27 Dec 2014
Rust’s mutable references provide exclusive access to writable locations in memory.
If we have x : &'a mut T
,
then we know that the referred-to T
cannot be read or modified except through dereferencing x
.
In other words, x
can have no aliases.
This guarantee is
crucial for memory safety,
as it implies that
any mutations we apply through
x
have no risk of invalidating references held
elsewhere in our program.
The Builder
types
of capnproto-rust
also need to provide an exclusivity guarantee.
Recall that if Foo
is a struct defined in a Cap’n Proto schema,
then a foo::Builder<'a>
provides access to a writable location
in arena-allocated memory that contains
a Foo
in Cap’n Proto format.
To protect access to that memory, a foo::Builder<'a>
ought to behave
as if it were a &'a mut Foo
,
even though the Foo
type
cannot directly exist in Rust
(because Cap’n Proto struct layout
differs from Rust struct layout).
So the question arises: how do we define custom mutable references?

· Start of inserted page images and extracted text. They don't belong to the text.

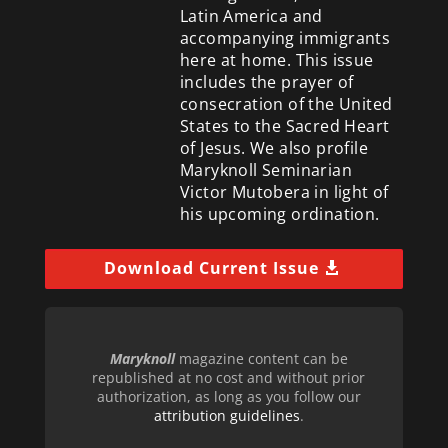
Latin America and
accompanying immigrants
here at home. This issue
includes the prayer of
consecration of the United
States to the Sacred Heart
of Jesus. We also profile
Maryknoll Seminarian
Victor Mutobera in light of
his upcoming ordination.
Download Current Issue
Maryknoll
magazine content can be
republished at no cost and without prior
authorization, as long as you follow our
attribution guidelines
.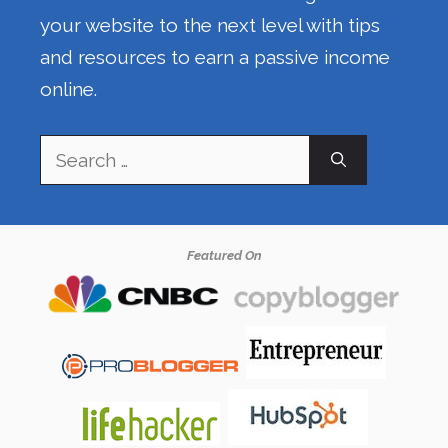
your website to the next level with tips
and resources to earn a passive income
online.
Search
for:
Featured On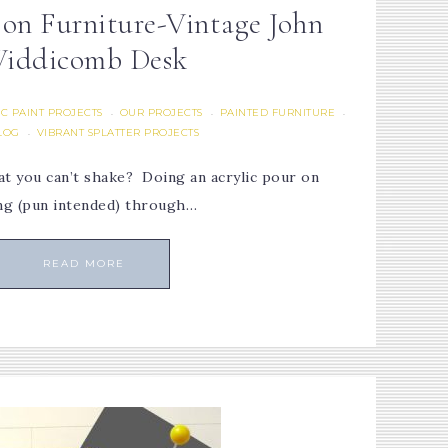
 on Furniture-Vintage John
iddicomb Desk
C PAINT PROJECTS
OUR PROJECTS
PAINTED FURNITURE
·
·
·
LOG
VIBRANT SPLATTER PROJECTS
·
t you can’t shake? Doing an acrylic pour on
ing (pun intended) through…
READ MORE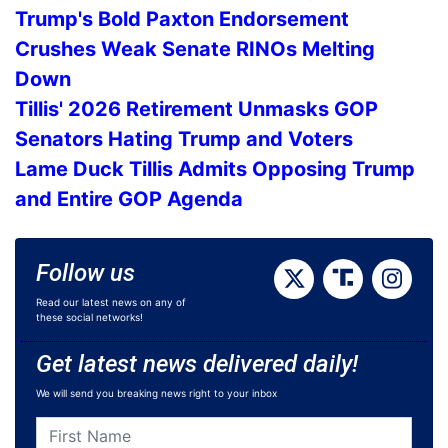
Trump's Bold Paxton Endorsement
Crushes Weak Senate RINOs Melting
Down
Tillis' 2026 Retirement Unmasks GOP
Senators Hating Trump and Voters
Lame Duck Tillis Admits Opposing Trump
and Entire GOP Agenda
Follow us
Read our latest news on any of
these social networks!
Get latest news delivered daily!
We will send you breaking news right to your inbox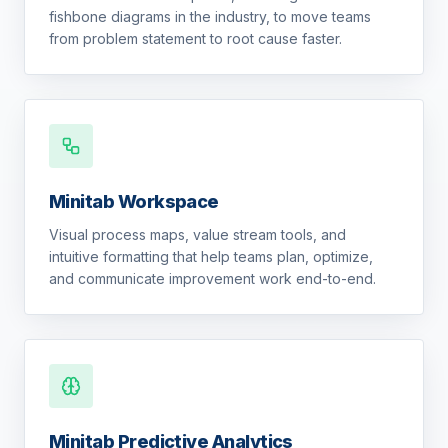
fishbone diagrams in the industry, to move teams
from problem statement to root cause faster.
Minitab Workspace
Visual process maps, value stream tools, and
intuitive formatting that help teams plan, optimize,
and communicate improvement work end-to-end.
Minitab Predictive Analytics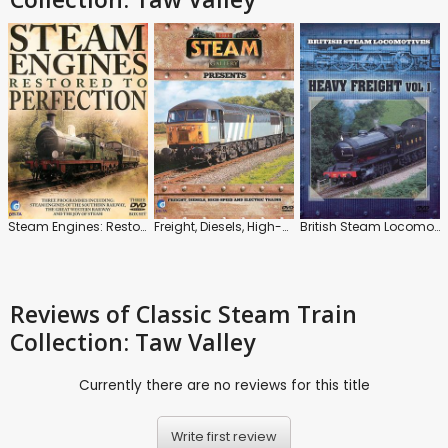
Steam Engines: Restored to Perfection
Freight, Diesels, High-Speed and Electric Trains
British Steam Locomotives: Heavy Freight: Vol.1
Reviews
of Classic Steam Train
Collection: Taw Valley
Currently there are no reviews for this title
Write first review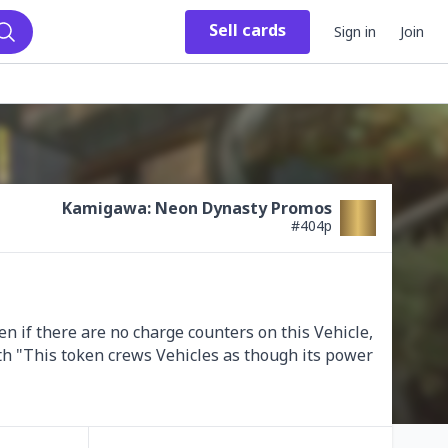
Sell
cards
Sign in
Join
Search
Kamigawa: Neon Dynasty Promos
#
404p
n if there are no charge counters on this Vehicle, 
th "This token crews Vehicles as though its power 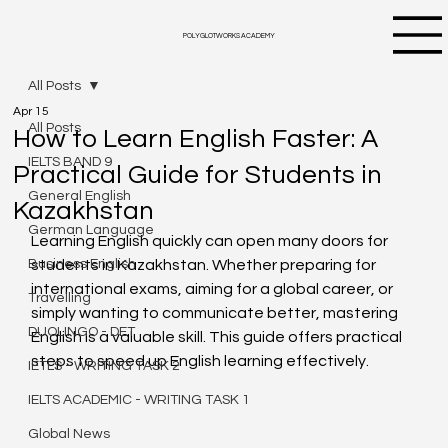
POLYGLOTWORKS ACADEMY
All Posts
Apr 15
All Posts
How to Learn English Faster: A
IELTS BAND 9
Practical Guide for Students in
General English
Kazakhstan
German Language
Learning English quickly can open many doors for 
Business English
students in Kazakhstan. Whether preparing for 
international exams, aiming for a global career, or 
Travelling
simply wanting to communicate better, mastering 
DUOLINGO - DET
English is a valuable skill. This guide offers practical 
steps to speed up English learning effectively.
IETLS - WRITING TASK 2
IELTS ACADEMIC - WRITING TASK 1
Global News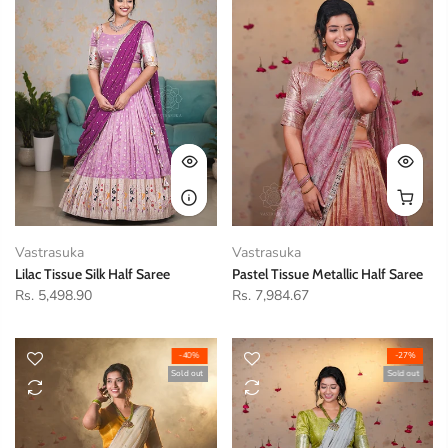
Vastrasuka
Vastrasuka
Lilac Tissue Silk Half Saree
Pastel Tissue Metallic Half Saree
Rs. 5,498.90
Rs. 7,984.67
-40%
-27%
Sold out
Sold out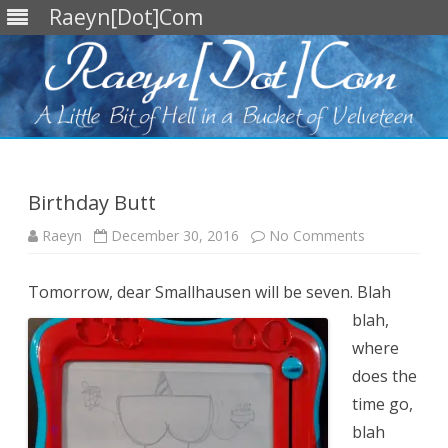
Raeyn[Dot]Com
Skip
to
content
Birthday Butt
on
Raeyn
December 30, 2016
No Comments
Birthday
Butt
Tomorrow, dear Smallhausen will be seven.
Blah
blah,
where
does the
time go,
blah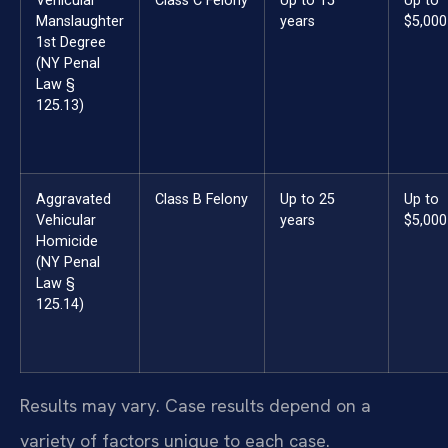
Vehicular
Class C Felony
Up to 15
Up to
Manslaughter
years
$5,000
1st Degree
(NY Penal
Law §
125.13)
Aggravated
Class B Felony
Up to 25
Up to
Vehicular
years
$5,000
Homicide
(NY Penal
Law §
125.14)
Results may vary. Case results depend on a
variety of factors unique to each case.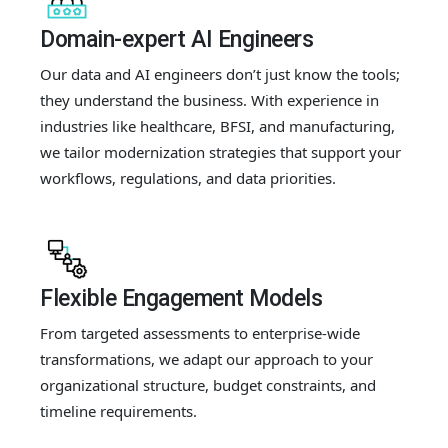
Domain-expert AI Engineers
Our data and AI engineers don’t just know the tools;
they understand the business. With experience in
industries like healthcare, BFSI, and manufacturing,
we tailor modernization strategies that support your
workflows, regulations, and data priorities.
Flexible Engagement Models
From targeted assessments to enterprise-wide
transformations, we adapt our approach to your
organizational structure, budget constraints, and
timeline requirements.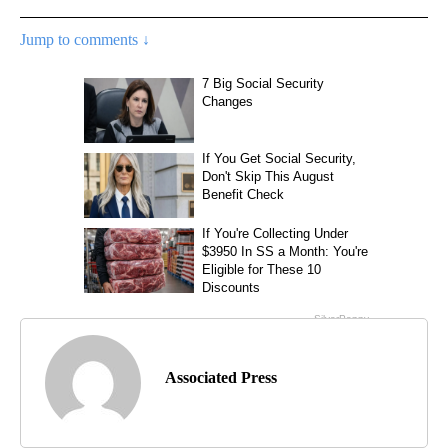
Jump to comments ↓
Associated Press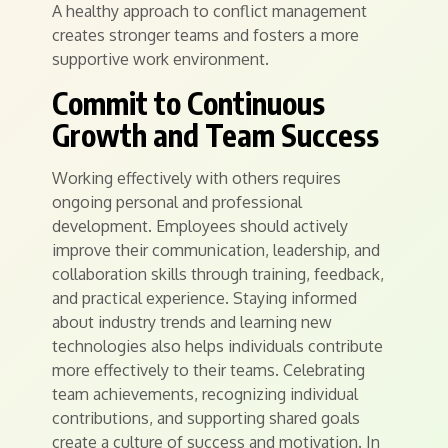
A healthy approach to conflict management
creates stronger teams and fosters a more
supportive work environment.
Commit to Continuous
Growth and Team Success
Working effectively with others requires
ongoing personal and professional
development. Employees should actively
improve their communication, leadership, and
collaboration skills through training, feedback,
and practical experience. Staying informed
about industry trends and learning new
technologies also helps individuals contribute
more effectively to their teams. Celebrating
team achievements, recognizing individual
contributions, and supporting shared goals
create a culture of success and motivation. In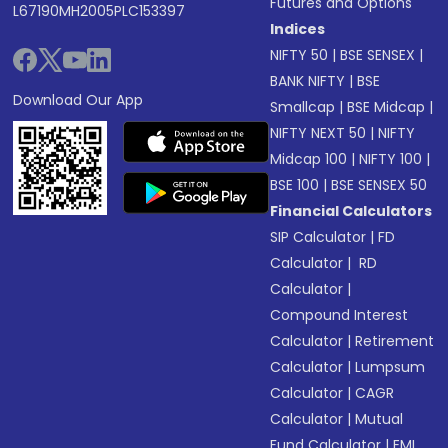
Futures and Options
L67190MH2005PLC153397
Indices
NIFTY 50
|
BSE SENSEX
|
BANK NIFTY
|
BSE
Download Our App
Smallcap
|
BSE Midcap
|
NIFTY NEXT 50
|
NIFTY
Midcap 100
|
NIFTY 100
|
BSE 100
|
BSE SENSEX 50
Financial Calculators
SIP Calculator
|
FD
Calculator
|
RD
Calculator
|
Compound Interest
Calculator
|
Retirement
Calculator
|
Lumpsum
Calculator
|
CAGR
Calculator
|
Mutual
Fund Calculator
|
EMI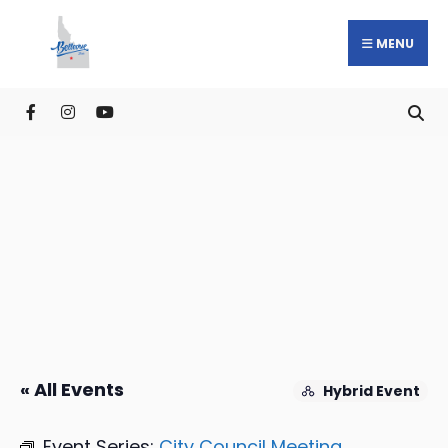
MENU
« All Events
Hybrid Event
Event Series:
City Council Meeting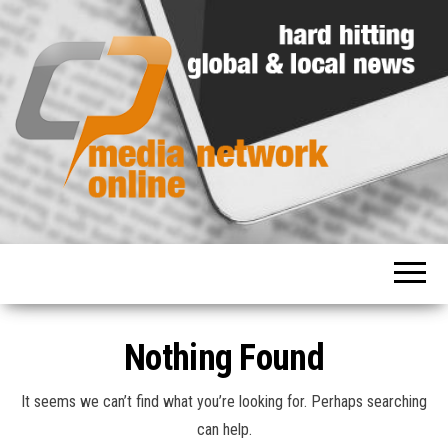
Hard
Media
hitting
Network
global
and
Online
local
news
Nothing Found
It seems we can’t find what you’re looking for. Perhaps searching
can help.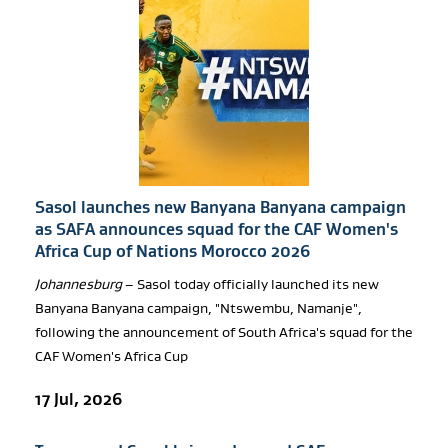
Sasol launches new Banyana Banyana campaign
as SAFA announces squad for the CAF Women's
Africa Cup of Nations Morocco 2026
Johannesburg
– Sasol today officially launched its new
Banyana Banyana campaign, "Ntswembu, Namanje",
following the announcement of South Africa's squad for the
CAF Women's Africa Cup
17 Jul, 2026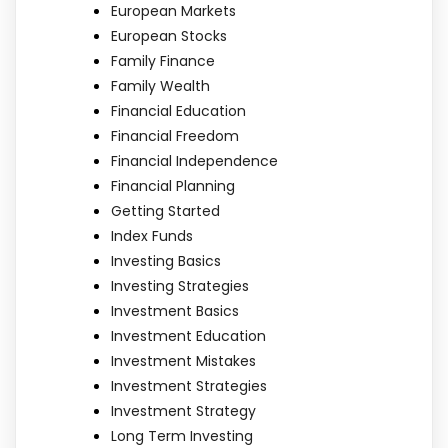
European Markets
European Stocks
Family Finance
Family Wealth
Financial Education
Financial Freedom
Financial Independence
Financial Planning
Getting Started
Index Funds
Investing Basics
Investing Strategies
Investment Basics
Investment Education
Investment Mistakes
Investment Strategies
Investment Strategy
Long Term Investing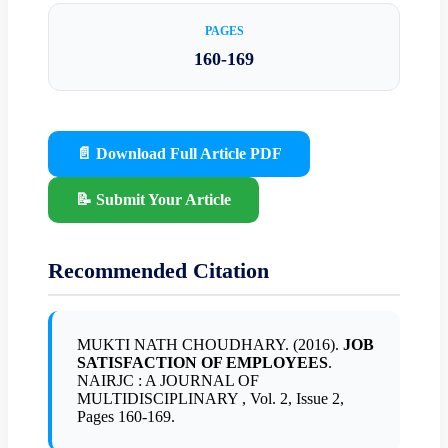
PAGES
160-169
📄 Download Full Article PDF
📝 Submit Your Article
Recommended Citation
MUKTI NATH CHOUDHARY. (2016).
JOB
SATISFACTION OF EMPLOYEES
.
NAIRJC : A JOURNAL OF
MULTIDISCIPLINARY , Vol. 2, Issue 2,
Pages 160-169.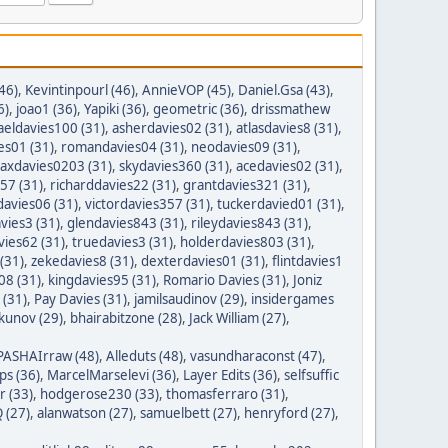
46)
,
Kevintinpourl (46)
,
AnnieVOP (45)
,
Daniel.Gsa (43)
,
6)
,
joao1 (36)
,
Yapiki (36)
,
geometric (36)
,
drissmathew
aeldavies100 (31)
,
asherdavies02 (31)
,
atlasdavies8 (31)
,
es01 (31)
,
romandavies04 (31)
,
neodavies09 (31)
,
axdavies0203 (31)
,
skydavies360 (31)
,
acedavies02 (31)
,
57 (31)
,
richarddavies22 (31)
,
grantdavies321 (31)
,
avies06 (31)
,
victordavies357 (31)
,
tuckerdavied01 (31)
,
vies3 (31)
,
glendavies843 (31)
,
rileydavies843 (31)
,
ies62 (31)
,
truedavies3 (31)
,
holderdavies803 (31)
,
(31)
,
zekedavies8 (31)
,
dexterdavies01 (31)
,
flintdavies1
08 (31)
,
kingdavies95 (31)
,
Romario Davies (31)
,
Joniz
 (31)
,
Pay Davies (31)
,
jamilsaudinov (29)
,
insidergames
ykunov (29)
,
bhairabitzone (28)
,
Jack William (27)
,
PASHAIrraw (48)
,
Alleduts (48)
,
vasundharaconst (47)
,
ps (36)
,
MarcelMarselevi (36)
,
Layer Edits (36)
,
selfsuffic
r (33)
,
hodgerose230 (33)
,
thomasferraro (31)
,
 (27)
,
alanwatson (27)
,
samuelbett (27)
,
henryford (27)
,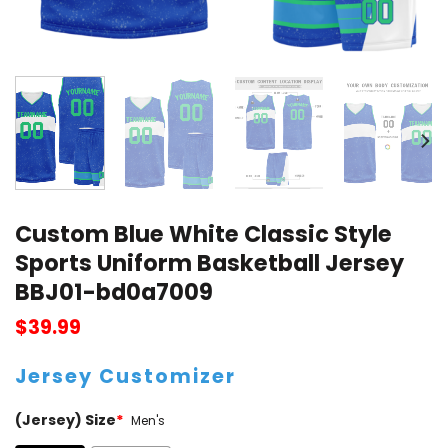
Custom Blue White Classic Style
Sports Uniform Basketball Jersey
BBJ01-bd0a7009
$
39.99
Jersey Customizer
(Jersey) Size
*
Men's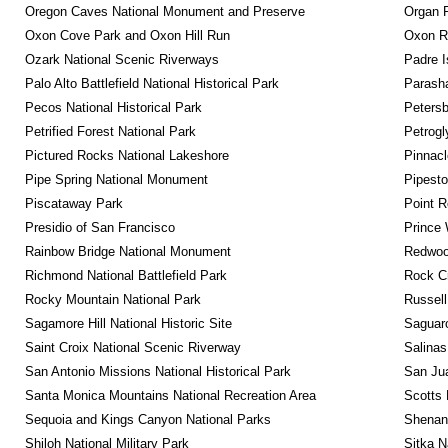
Oregon Caves National Monument and Preserve
Organ 
Oxon Cove Park and Oxon Hill Run
Oxon R
Ozark National Scenic Riverways
Padre I
Palo Alto Battlefield National Historical Park
Parash
Pecos National Historical Park
Petersb
Petrified Forest National Park
Petrog
Pictured Rocks National Lakeshore
Pinnacl
Pipe Spring National Monument
Pipest
Piscataway Park
Point R
Presidio of San Francisco
Prince 
Rainbow Bridge National Monument
Redwoo
Richmond National Battlefield Park
Rock C
Rocky Mountain National Park
Russel
Sagamore Hill National Historic Site
Saguaro
Saint Croix National Scenic Riverway
Salinas
San Antonio Missions National Historical Park
San Jua
Santa Monica Mountains National Recreation Area
Scotts 
Sequoia and Kings Canyon National Parks
Shenan
Shiloh National Military Park
Sitka N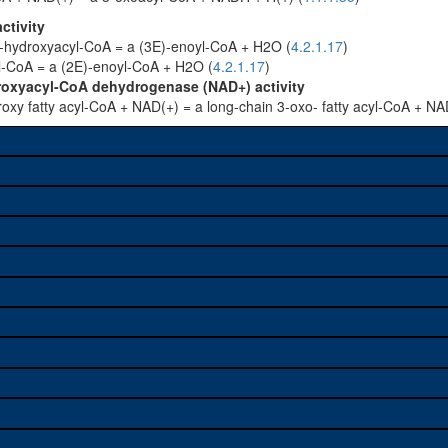
ctivity
3-hydroxyacyl-CoA = a (3E)-enoyl-CoA + H2O (
4.2.1.17
)
yl-CoA = a (2E)-enoyl-CoA + H2O (
4.2.1.17
)
roxyacyl-CoA dehydrogenase (NAD+) activity
roxy fatty acyl-CoA + NAD(+) = a long-chain 3-oxo- fatty acyl-CoA + NA
e used to study a gene. A
sage, and stock
on alleles (# stocks)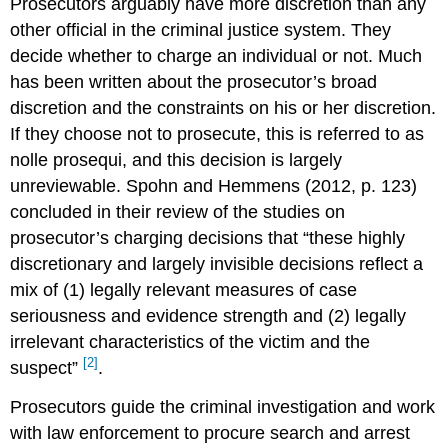
Prosecutors arguably have more discretion than any
other official in the criminal justice system. They
decide whether to charge an individual or not. Much
has been written about the prosecutor’s broad
discretion and the constraints on his or her discretion.
If they choose not to prosecute, this is referred to as
nolle prosequi, and this decision is largely
unreviewable. Spohn and Hemmens (2012, p. 123)
concluded in their review of the studies on
prosecutor’s charging decisions that “these highly
discretionary and largely invisible decisions reflect a
mix of (1) legally relevant measures of case
seriousness and evidence strength and (2) legally
irrelevant characteristics of the victim and the
[2]
suspect”
.
Prosecutors guide the criminal investigation and work
with law enforcement to procure search and arrest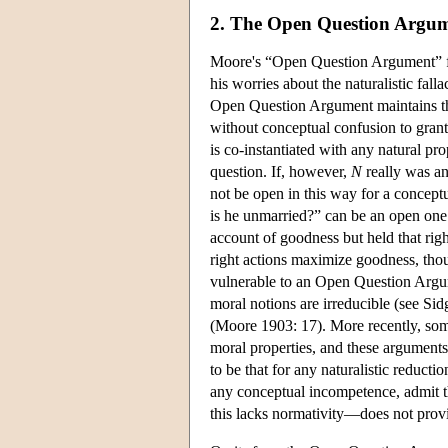
2. The Open Question Argu
Moore's “Open Question Argument” for 
his worries about the naturalistic fal
Open Question Argument maintains tha
without conceptual confusion to grant
is co-instantiated with any natural pro
question. If, however,
N
really was an
not be open in this way for a concept
is he unmarried?” can be an open one
account of goodness but held that righ
right actions maximize goodness, thoug
vulnerable to an Open Question Argum
moral notions are irreducible (see S
(Moore 1903: 17). More recently, som
moral properties, and these argument
to be that for any naturalistic reduct
any conceptual incompetence, admit th
this lacks normativity—does not prov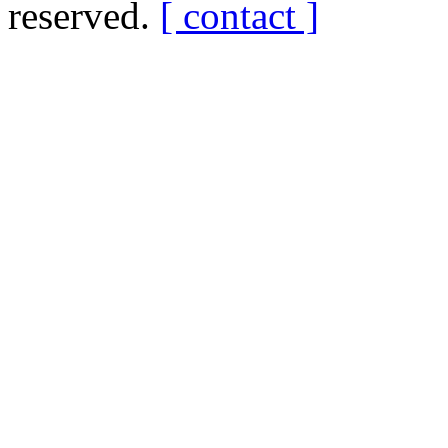
reserved.
[ contact ]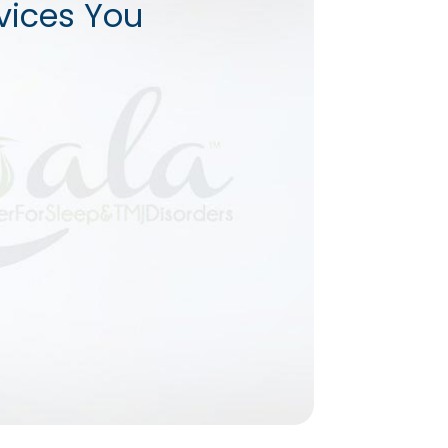
vices You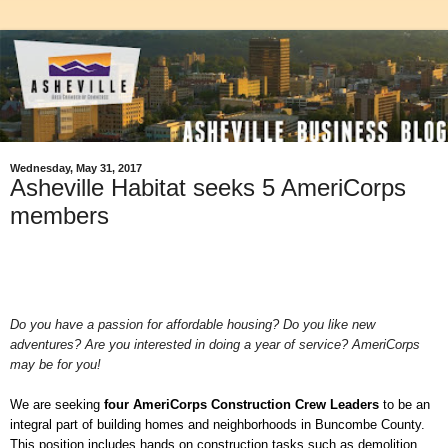
Wednesday, May 31, 2017
Asheville Habitat seeks 5 AmeriCorps
members
Do you have a passion for affordable housing? Do you like new
adventures? Are you interested in doing a year of service? AmeriCorps
may be for you!
We are seeking
four
AmeriCorps Construction Crew Leaders
to be
an
integral part of building homes and neighborhoods in Buncombe County.
This position includes hands on construction tasks such as demolition,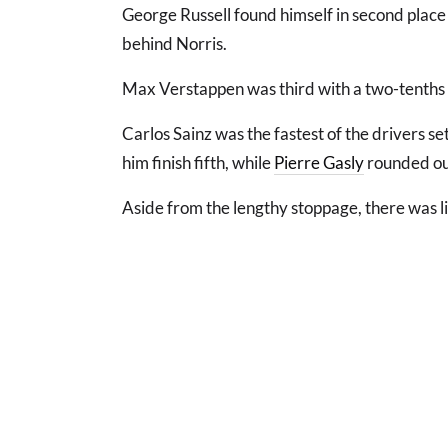
George Russell found himself in second place 
behind Norris.
Max Verstappen was third with a two-tenths o
Carlos Sainz was the fastest of the drivers se
him finish fifth, while
Pierre Gasly
rounded out
Aside from the lengthy stoppage, there was l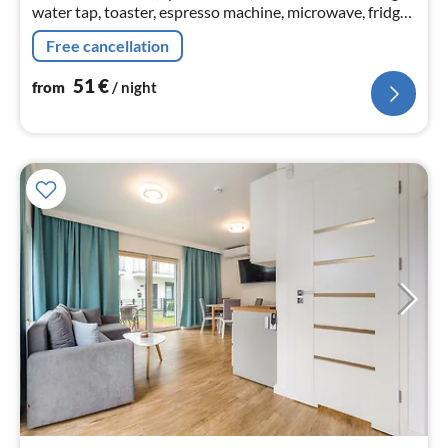
water tap, toaster, espresso machine, microwave, fridge),
Living/bed room(double sofa bed, dining table)
Free cancellation
51
€
from
/ night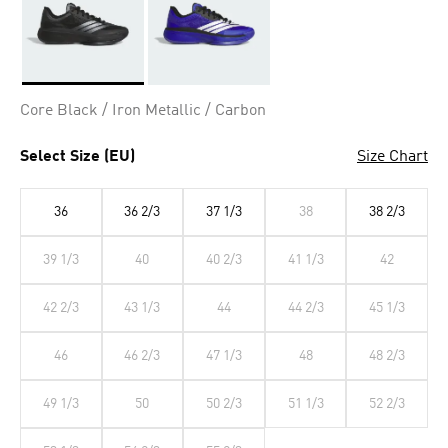
Selected
Core Black / Iron Metallic / Carbon
Select Size (EU)
Size Chart
36
36 2/3
37 1/3
38
38 2/3
39 1/3
40
40 2/3
41 1/3
42
42 2/3
43 1/3
44
44 2/3
45 1/3
46
46 2/3
47 1/3
48
48 2/3
49 1/3
50
50 2/3
51 1/3
52 2/3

As we’ll see, the easy part is ensuring exclusive access,
which can be achieved simply by not
implementing the Copy
trait for foo::Builder<'a>
.
The tricky part is making it ergonomic to reuse a reference,
something that built-in mutable references achieve through
special automatic reborrowing semantics. Our custom references
can use similar semantics, but they need to be slightly more explicit about it.
Okay, let’s get concrete. Suppose that Foo
is defined in a Cap’n Proto schema like this:
struct Foo {
x @0 : Float32;
blob @1 : Data;
}
When we call capnp compile -orust foo.capnp
, we get generated code
containing the following definitions:
mod foo {
pub struct Builder<'a> {...}
impl <'a> Builder<'a> {
pub fn get_x(self) -> f32 {...}
pub fn set_x(&mut self, value : f32) {...}
pub fn get_blob(self) -> ::capnp::data::Builder<'a> {...}
pub fn set_blob(&mut self, value : ::capnp::data::Reader) {...}
pub fn init_blob(self, length : u32) -> ::capnp::data::Builder<'a> {...}
...
}
...
}
You see here the usual accessor methods that allow us to
read and modify a Foo
.
Note that the get_
and init_
methods take a by-value self
parameter.
This ensures that at most one ::capnp::data::Builder
referring to the blob
field
can be obtained.
For example, if we call foo.init_blob()
then we cannot later call foo.get_blob()
,
because foo
moves into the first call
and cannot be used again.
As the ::capnp::data::Builder<'a>
type is in fact just a typedef for &'a mut [u8]
,
it should be extra clear here why exclusivity is important to maintain.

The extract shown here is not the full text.